The hunt for the new boiler had led Mr Grainger to Finland where he came into contact with a leading player in the biomass sector, Wartsila Biopower. Grainger, which had always been open to investing in new technology, then struck up a partnership with another west Cork-based company, SWS Group, a market leader in the natural resource and energy sectors, in order to investigate the possibility of replacing the sawmill’s old boiler with a CHP plant fuelled by its own products.

The synergies between Grainger, which had expertise in construction and boiler technology and SWS, with its track record in renewable energy, led to the development of a joint venture company, Independent Biomass Systems (IBS). It was this company, with Wärtsilä as the turnkey developer, that saw the project through from concept to commissioning within a 12-month time frame.

The plant, which Mr Grainger describes as “very simple, just a big plumbing job”, comprises a covered fuel conveyor to transport material to the plant, a fuel storage area and a steam boiler coupled to a turbine to make heat and electricity.

However, it’s the software wizardry behind the gleaming pipework that makes the system so special – and so cost-effective.

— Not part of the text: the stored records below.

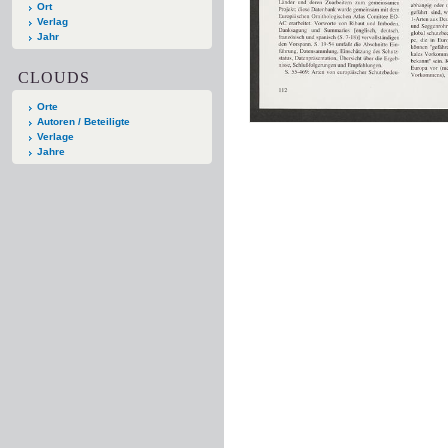
Ort
Verlag
Jahr
CLOUDS
Orte
Autoren / Beteiligte
Verlage
Jahre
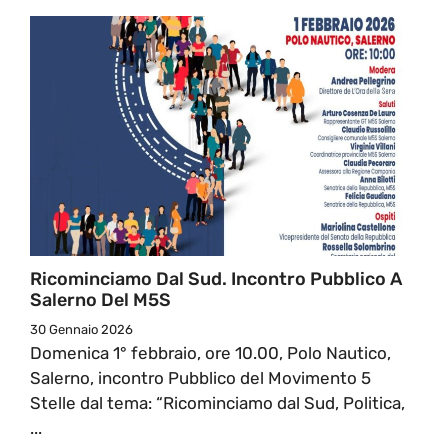
Ricominciamo Dal Sud. Incontro Pubblico A
Salerno Del M5S
30 Gennaio 2026
Domenica 1° febbraio, ore 10.00, Polo Nautico,
Salerno, incontro Pubblico del Movimento 5
Stelle dal tema: “Ricominciamo dal Sud, Politica,
...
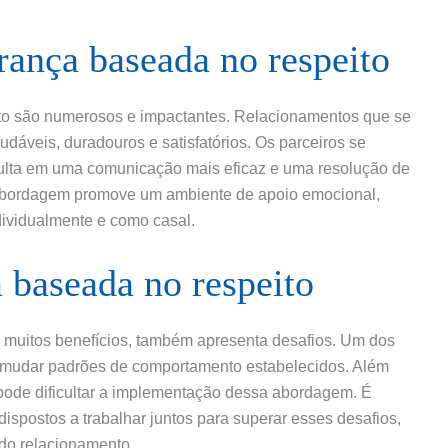
rança baseada no respeito
ito são numerosos e impactantes. Relacionamentos que se
dáveis, duradouros e satisfatórios. Os parceiros se
ulta em uma comunicação mais eficaz e uma resolução de
 abordagem promove um ambiente de apoio emocional,
ividualmente e como casal.
a baseada no respeito
 muitos benefícios, também apresenta desafios. Um dos
 a mudar padrões de comportamento estabelecidos. Além
 pode dificultar a implementação dessa abordagem. É
ispostos a trabalhar juntos para superar esses desafios,
do relacionamento.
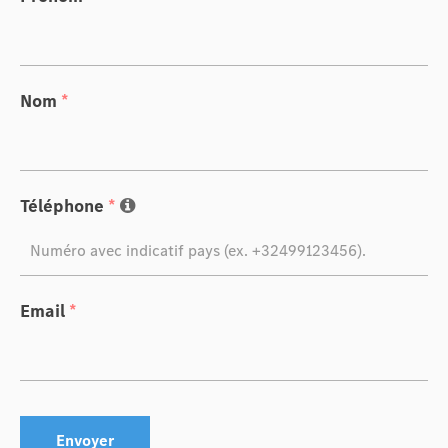
Nom
*
Téléphone
*
Email
*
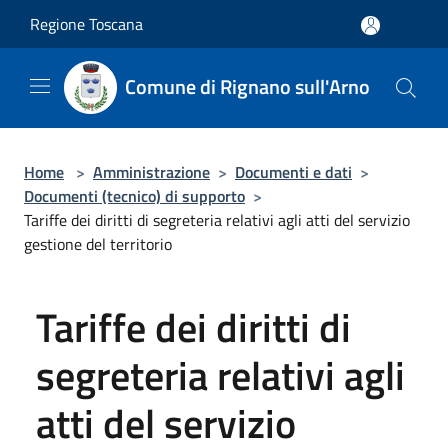
Salta al contenuto principale
Regione Toscana
Comune di Rignano sull'Arno
Home
>
Amministrazione
>
Documenti e dati
>
Documenti (tecnico) di supporto
>
Tariffe dei diritti di segreteria relativi agli atti del servizio
gestione del territorio
Tariffe dei diritti di
segreteria relativi agli
atti del servizio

The plant runs 24/7 and is overseen by a single operator. The system allows the operator to “dial up steam or dial up electricity” and its chief claim to fame is its variable output extraction turbine which significantly improves its efficiency and which, Mr Grainger said, “is one of the first of its kind”.

Variable output

“In the winter when we’re drying more and need more heat, we generate less electricity and in the summer, when we need less heat it will generate more electricity. In the past, all turbine systems that have been put in, both gas CHPs and biomass CHPs, have been fixed output. We are at the forefront of technology.”

Grainger Sawmills is still selling its more lucrative wood chips to the board mills, but is now burning all its low grade residues. It expects to have a shortfall of between 7,000-10,000 tonnes per year but this is part of the game plan. There is a huge surplus of low value residues in Ireland for which there is now an extra outlet – and one which has had companies travelling from a 100-mile radius to knock on Grainger’s door. And, as Niall Grainger said: “Knowing they have an outlet for their peelings or bark is an encouragement to increase their output. It’s a continuous process”.

The CHP project has been so successful that IBS is now in the market to offer its expertise to other companies in Ireland and the UK. “Having been through the entire process I’m only too familiar with the concerns that many sawmills may have,” said managing director William Grainger. “But it’s achievable and probably more so than anyone would imagine.

“By detailing our experiences with biomass CHP we feel that we can assist others in utilising this groundbreaking technology.”